[What is required]: The data must be given again exactly as written, with all images omitted.
____
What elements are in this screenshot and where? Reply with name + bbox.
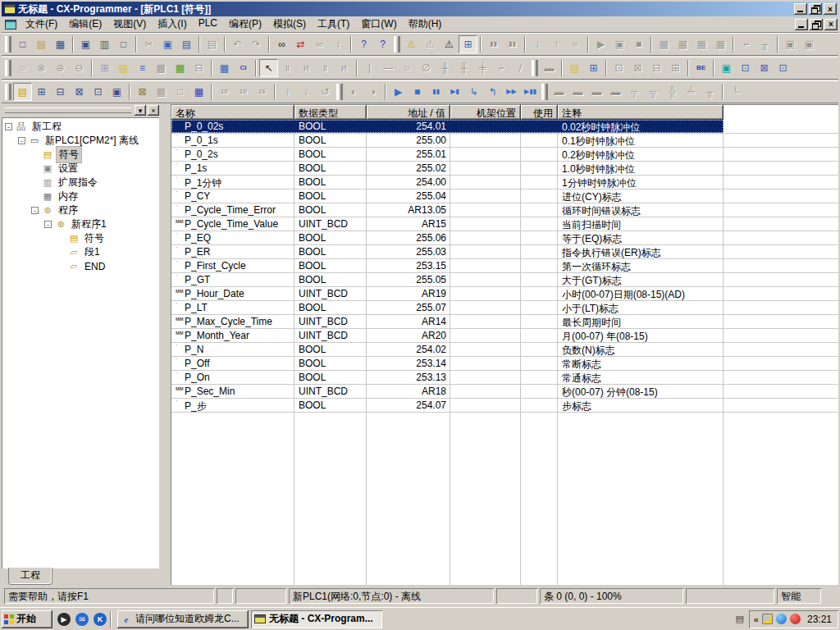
program-check-button[interactable]: ▬: [540, 59, 559, 77]
trace-clear-button[interactable]: ╥: [701, 83, 719, 101]
force-on-button[interactable]: ↑: [278, 83, 297, 101]
send-changes-button[interactable]: ◑: [363, 83, 382, 101]
find-button[interactable]: ∞: [272, 35, 291, 53]
monitor-mode-button[interactable]: ▣: [610, 35, 629, 53]
memory-view-button[interactable]: ⊞: [584, 59, 603, 77]
transfer-to-plc-button[interactable]: ↓: [528, 35, 547, 53]
symbol-row-P_0_2s[interactable]: `P_0_2sBOOL255.010.2秒时钟脉冲位: [171, 148, 838, 162]
trace-marks-button[interactable]: ╬: [663, 83, 682, 101]
menu-item-4[interactable]: 插入(I): [152, 16, 192, 33]
branch-corner-button[interactable]: └: [726, 83, 745, 101]
symbol-row-P_1s[interactable]: `P_1sBOOL255.021.0秒时钟脉冲位: [171, 162, 838, 176]
move-comment-button[interactable]: ⊞: [666, 59, 685, 77]
new-closed-coil-button[interactable]: ∅: [417, 59, 436, 77]
start-button[interactable]: 开始: [2, 610, 52, 628]
symbol-row-P_EQ[interactable]: `P_EQBOOL255.06等于(EQ)标志: [171, 231, 838, 245]
menu-item-10[interactable]: 帮助(H): [403, 16, 448, 33]
new-file-button[interactable]: □: [13, 35, 32, 53]
pane-grip[interactable]: [5, 107, 131, 113]
window-coils-button[interactable]: ⊠: [755, 59, 774, 77]
transfer-from-plc-button[interactable]: ↑: [547, 35, 566, 53]
open-file-button[interactable]: ▤: [32, 35, 51, 53]
symbol-row-P_Off[interactable]: `P_OffBOOL253.14常断标志: [171, 357, 838, 371]
step-trace-button[interactable]: ⌐: [737, 35, 756, 53]
symbol-row-P_N[interactable]: `P_NBOOL254.02负数(N)标志: [171, 343, 838, 357]
data-trace-button[interactable]: □: [171, 83, 189, 101]
minimize-button[interactable]: [794, 3, 807, 15]
show-rung-comment-button[interactable]: ▦: [171, 59, 189, 77]
show-io-comment-window-button[interactable]: ▣: [107, 83, 126, 101]
menu-item-1[interactable]: 文件(F): [20, 16, 63, 33]
set-mark-button[interactable]: ▬: [587, 83, 606, 101]
restore-button[interactable]: [809, 3, 822, 15]
horizontal-line-button[interactable]: —: [379, 59, 398, 77]
symbol-row-P_Cycle_Time_Value[interactable]: ммP_Cycle_Time_ValueUINT_BCDAR15当前扫描时间: [171, 217, 838, 231]
show-output-window-button[interactable]: ⊞: [32, 83, 51, 101]
symbol-row-P_CY[interactable]: `P_CYBOOL255.04进位(CY)标志: [171, 189, 838, 203]
context-help-button[interactable]: ?: [373, 35, 392, 53]
column-header-6[interactable]: 注释: [558, 105, 724, 120]
menu-item-8[interactable]: 工具(T): [312, 16, 355, 33]
close-button[interactable]: ×: [824, 3, 837, 15]
program-mode-button[interactable]: ■: [629, 35, 648, 53]
menu-item-9[interactable]: 窗口(W): [355, 16, 402, 33]
update-icon[interactable]: [776, 614, 787, 624]
show-address-window-button[interactable]: ⊡: [89, 83, 107, 101]
security-alert-icon[interactable]: [790, 614, 801, 624]
compare-with-plc-button[interactable]: ≈: [566, 35, 585, 53]
validate-program-button[interactable]: ⚠: [421, 35, 440, 53]
tab-project[interactable]: 工程: [8, 568, 52, 585]
pulse-monitor-button[interactable]: ╦: [644, 83, 663, 101]
window-values-button[interactable]: ⊡: [774, 59, 792, 77]
clear-marks-button[interactable]: ▬: [606, 83, 625, 101]
memory-area-4-button[interactable]: ▦: [711, 35, 730, 53]
rename-symbol-button[interactable]: ↕: [329, 35, 348, 53]
new-coil-button[interactable]: ○: [398, 59, 417, 77]
child-close-button[interactable]: ×: [824, 19, 838, 30]
sim-step-run-button[interactable]: ▶▮: [445, 83, 464, 101]
copy-button[interactable]: ▣: [158, 35, 177, 53]
column-header-4[interactable]: 机架位置: [450, 105, 521, 120]
symbol-row-P_First_Cycle[interactable]: `P_First_CycleBOOL253.15第一次循环标志: [171, 259, 838, 273]
monitor-signed-decimal-button[interactable]: 10: [234, 83, 253, 101]
break-point-button[interactable]: ▬: [550, 83, 568, 101]
tree-item-new-program[interactable]: -⊛新程序1: [3, 217, 159, 231]
toolbar-drag-handle[interactable]: [5, 84, 11, 100]
symbol-row-P_步[interactable]: `P_步BOOL254.07步标志: [171, 399, 838, 413]
new-plf-contact-button[interactable]: ╫: [454, 59, 473, 77]
media-player-icon[interactable]: ▶: [57, 613, 71, 626]
io-table-button[interactable]: ▣: [781, 35, 800, 53]
io-comment-button[interactable]: ⊡: [609, 59, 628, 77]
monitor-data-button[interactable]: ▦: [152, 83, 171, 101]
tray-chevron-icon[interactable]: «: [754, 614, 759, 624]
new-contact-button[interactable]: ||: [278, 59, 297, 77]
messenger-icon[interactable]: ✉: [75, 613, 89, 626]
menu-item-5[interactable]: PLC: [193, 16, 223, 33]
tree-collapse-toggle[interactable]: -: [18, 137, 25, 144]
column-header-5[interactable]: 使用: [521, 105, 558, 120]
zoom-cut-button[interactable]: ⊗: [32, 59, 51, 77]
validate-symbols-button[interactable]: ⚠: [402, 35, 421, 53]
tree-collapse-toggle[interactable]: -: [31, 207, 39, 214]
sim-pause-button[interactable]: ▮▮: [427, 83, 445, 101]
symbol-row-P_LT[interactable]: `P_LTBOOL255.07小于(LT)标志: [171, 301, 838, 315]
pane-splitter[interactable]: [161, 104, 171, 585]
force-cancel-button[interactable]: ↺: [316, 83, 335, 101]
replace-button[interactable]: ⇄: [291, 35, 310, 53]
delete-comment-button[interactable]: ⊠: [628, 59, 647, 77]
tree-item-end[interactable]: ▱END: [3, 259, 159, 273]
sim-run-button[interactable]: ▶: [389, 83, 408, 101]
sim-stop-button[interactable]: ■: [408, 83, 427, 101]
pause-trigger-button[interactable]: ▮▮: [503, 35, 522, 53]
symbol-row-P_1分钟[interactable]: `P_1分钟BOOL254.001分钟时钟脉冲位: [171, 176, 838, 189]
zoom-in-button[interactable]: ⊕: [51, 59, 70, 77]
tree-item-programs[interactable]: -⊛程序: [3, 203, 159, 217]
new-or-contact-button[interactable]: ||: [316, 59, 335, 77]
toolbar-drag-handle[interactable]: [336, 84, 342, 100]
menu-item-6[interactable]: 编程(P): [223, 16, 267, 33]
toolbar-drag-handle[interactable]: [394, 36, 399, 52]
task-button-browser[interactable]: e请问哪位知道欧姆龙C...: [117, 610, 249, 628]
symbol-row-P_GT[interactable]: `P_GTBOOL255.05大于(GT)标志: [171, 273, 838, 287]
symbol-row-P_Sec_Min[interactable]: ммP_Sec_MinUINT_BCDAR18秒(00-07) 分钟(08-15…: [171, 385, 838, 399]
symbol-stack-button[interactable]: ▤: [565, 59, 584, 77]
____
[Result of the exercise]:
What elements are in this screenshot and where? Reply with name + bbox.
program-check-button[interactable]: ▬: [540, 59, 559, 77]
trace-clear-button[interactable]: ╥: [701, 83, 719, 101]
force-on-button[interactable]: ↑: [278, 83, 297, 101]
send-changes-button[interactable]: ◑: [363, 83, 382, 101]
find-button[interactable]: ∞: [272, 35, 291, 53]
monitor-mode-button[interactable]: ▣: [610, 35, 629, 53]
memory-view-button[interactable]: ⊞: [584, 59, 603, 77]
transfer-to-plc-button[interactable]: ↓: [528, 35, 547, 53]
symbol-row-P_0_2s[interactable]: `P_0_2sBOOL255.010.2秒时钟脉冲位: [171, 148, 838, 162]
trace-marks-button[interactable]: ╬: [663, 83, 682, 101]
menu-item-4[interactable]: 插入(I): [152, 16, 192, 33]
branch-corner-button[interactable]: └: [726, 83, 745, 101]
symbol-row-P_1s[interactable]: `P_1sBOOL255.021.0秒时钟脉冲位: [171, 162, 838, 176]
move-comment-button[interactable]: ⊞: [666, 59, 685, 77]
new-closed-coil-button[interactable]: ∅: [417, 59, 436, 77]
start-button[interactable]: 开始: [2, 610, 52, 628]
symbol-row-P_EQ[interactable]: `P_EQBOOL255.06等于(EQ)标志: [171, 231, 838, 245]
menu-item-10[interactable]: 帮助(H): [403, 16, 448, 33]
new-file-button[interactable]: □: [13, 35, 32, 53]
pane-grip[interactable]: [5, 107, 131, 113]
window-coils-button[interactable]: ⊠: [755, 59, 774, 77]
transfer-from-plc-button[interactable]: ↑: [547, 35, 566, 53]
open-file-button[interactable]: ▤: [32, 35, 51, 53]
symbol-row-P_Off[interactable]: `P_OffBOOL253.14常断标志: [171, 357, 838, 371]
step-trace-button[interactable]: ⌐: [737, 35, 756, 53]
symbol-row-P_N[interactable]: `P_NBOOL254.02负数(N)标志: [171, 343, 838, 357]
data-trace-button[interactable]: □: [171, 83, 189, 101]
minimize-button[interactable]: [794, 3, 807, 15]
show-rung-comment-button[interactable]: ▦: [171, 59, 189, 77]
show-io-comment-window-button[interactable]: ▣: [107, 83, 126, 101]
menu-item-1[interactable]: 文件(F): [20, 16, 63, 33]
set-mark-button[interactable]: ▬: [587, 83, 606, 101]
restore-button[interactable]: [809, 3, 822, 15]
horizontal-line-button[interactable]: —: [379, 59, 398, 77]
symbol-row-P_Cycle_Time_Value[interactable]: ммP_Cycle_Time_ValueUINT_BCDAR15当前扫描时间: [171, 217, 838, 231]
show-output-window-button[interactable]: ⊞: [32, 83, 51, 101]
symbol-row-P_CY[interactable]: `P_CYBOOL255.04进位(CY)标志: [171, 189, 838, 203]
context-help-button[interactable]: ?: [373, 35, 392, 53]
column-header-6[interactable]: 注释: [558, 105, 724, 120]
menu-item-8[interactable]: 工具(T): [312, 16, 355, 33]
close-button[interactable]: ×: [824, 3, 837, 15]
program-mode-button[interactable]: ■: [629, 35, 648, 53]
menu-item-9[interactable]: 窗口(W): [355, 16, 402, 33]
update-icon[interactable]: [776, 614, 787, 624]
show-address-window-button[interactable]: ⊡: [89, 83, 107, 101]
security-alert-icon[interactable]: [790, 614, 801, 624]
compare-with-plc-button[interactable]: ≈: [566, 35, 585, 53]
validate-program-button[interactable]: ⚠: [421, 35, 440, 53]
tab-project[interactable]: 工程: [8, 568, 52, 585]
pulse-monitor-button[interactable]: ╦: [644, 83, 663, 101]
window-values-button[interactable]: ⊡: [774, 59, 792, 77]
clear-marks-button[interactable]: ▬: [606, 83, 625, 101]
memory-area-4-button[interactable]: ▦: [711, 35, 730, 53]
rename-symbol-button[interactable]: ↕: [329, 35, 348, 53]
new-coil-button[interactable]: ○: [398, 59, 417, 77]
child-close-button[interactable]: ×: [824, 19, 838, 30]
sim-step-run-button[interactable]: ▶▮: [445, 83, 464, 101]
copy-button[interactable]: ▣: [158, 35, 177, 53]
column-header-4[interactable]: 机架位置: [450, 105, 521, 120]
symbol-row-P_First_Cycle[interactable]: `P_First_CycleBOOL253.15第一次循环标志: [171, 259, 838, 273]
monitor-signed-decimal-button[interactable]: 10: [234, 83, 253, 101]
break-point-button[interactable]: ▬: [550, 83, 568, 101]
tree-item-new-program[interactable]: -⊛新程序1: [3, 217, 159, 231]
toolbar-drag-handle[interactable]: [5, 84, 11, 100]
symbol-row-P_步[interactable]: `P_步BOOL254.07步标志: [171, 399, 838, 413]
new-plf-contact-button[interactable]: ╫: [454, 59, 473, 77]
media-player-icon[interactable]: ▶: [57, 613, 71, 626]
io-table-button[interactable]: ▣: [781, 35, 800, 53]
io-comment-button[interactable]: ⊡: [609, 59, 628, 77]
monitor-data-button[interactable]: ▦: [152, 83, 171, 101]
tray-chevron-icon[interactable]: «: [754, 614, 759, 624]
new-contact-button[interactable]: ||: [278, 59, 297, 77]
messenger-icon[interactable]: ✉: [75, 613, 89, 626]
menu-item-5[interactable]: PLC: [193, 16, 223, 33]
tree-collapse-toggle[interactable]: -: [18, 137, 25, 144]
column-header-5[interactable]: 使用: [521, 105, 558, 120]
zoom-cut-button[interactable]: ⊗: [32, 59, 51, 77]
validate-symbols-button[interactable]: ⚠: [402, 35, 421, 53]
tree-collapse-toggle[interactable]: -: [31, 207, 39, 214]
sim-pause-button[interactable]: ▮▮: [427, 83, 445, 101]
symbol-row-P_LT[interactable]: `P_LTBOOL255.07小于(LT)标志: [171, 301, 838, 315]
pane-splitter[interactable]: [161, 104, 171, 585]
force-cancel-button[interactable]: ↺: [316, 83, 335, 101]
replace-button[interactable]: ⇄: [291, 35, 310, 53]
delete-comment-button[interactable]: ⊠: [628, 59, 647, 77]
tree-item-end[interactable]: ▱END: [3, 259, 159, 273]
sim-run-button[interactable]: ▶: [389, 83, 408, 101]
sim-stop-button[interactable]: ■: [408, 83, 427, 101]
pause-trigger-button[interactable]: ▮▮: [503, 35, 522, 53]
symbol-row-P_1分钟[interactable]: `P_1分钟BOOL254.001分钟时钟脉冲位: [171, 176, 838, 189]
zoom-in-button[interactable]: ⊕: [51, 59, 70, 77]
tree-item-programs[interactable]: -⊛程序: [3, 203, 159, 217]
new-or-contact-button[interactable]: ||: [316, 59, 335, 77]
toolbar-drag-handle[interactable]: [336, 84, 342, 100]
menu-item-6[interactable]: 编程(P): [223, 16, 267, 33]
toolbar-drag-handle[interactable]: [394, 36, 399, 52]
task-button-browser[interactable]: e请问哪位知道欧姆龙C...: [117, 610, 249, 628]
symbol-row-P_GT[interactable]: `P_GTBOOL255.05大于(GT)标志: [171, 273, 838, 287]
symbol-row-P_Sec_Min[interactable]: ммP_Sec_MinUINT_BCDAR18秒(00-07) 分钟(08-15…: [171, 385, 838, 399]
symbol-stack-button[interactable]: ▤: [565, 59, 584, 77]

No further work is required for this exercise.